* [WORK REQUIRED]:
Print every entry, word for word, and skip the images.

==*==

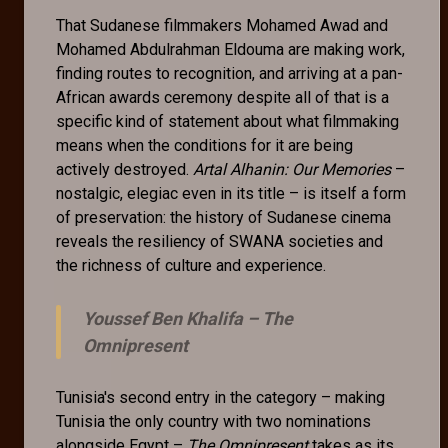
That Sudanese filmmakers Mohamed Awad and
Mohamed Abdulrahman Eldouma are making work,
finding routes to recognition, and arriving at a pan-
African awards ceremony despite all of that is a
specific kind of statement about what filmmaking
means when the conditions for it are being
actively destroyed.
Artal Alhanin: Our Memories
–
nostalgic, elegiac even in its title – is itself a form
of preservation: the history of Sudanese cinema
reveals the resiliency of SWANA societies and
the richness of culture and experience.
Youssef Ben Khalifa –
The
Omnipresent
Tunisia's second entry in the category – making
Tunisia the only country with two nominations
alongside Egypt –
The Omnipresent
takes as its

==*==

* [REPLY TO THE EXERCISE]:
That Sudanese filmmakers Mohamed Awad and
Mohamed Abdulrahman Eldouma are making work,
finding routes to recognition, and arriving at a pan-
African awards ceremony despite all of that is a
specific kind of statement about what filmmaking
means when the conditions for it are being
actively destroyed.
Artal Alhanin: Our Memories
–
nostalgic, elegiac even in its title – is itself a form
of preservation: the history of Sudanese cinema
reveals the resiliency of SWANA societies and
the richness of culture and experience.
Youssef Ben Khalifa –
The
Omnipresent
Tunisia's second entry in the category – making
Tunisia the only country with two nominations
alongside Egypt –
The Omnipresent
takes as its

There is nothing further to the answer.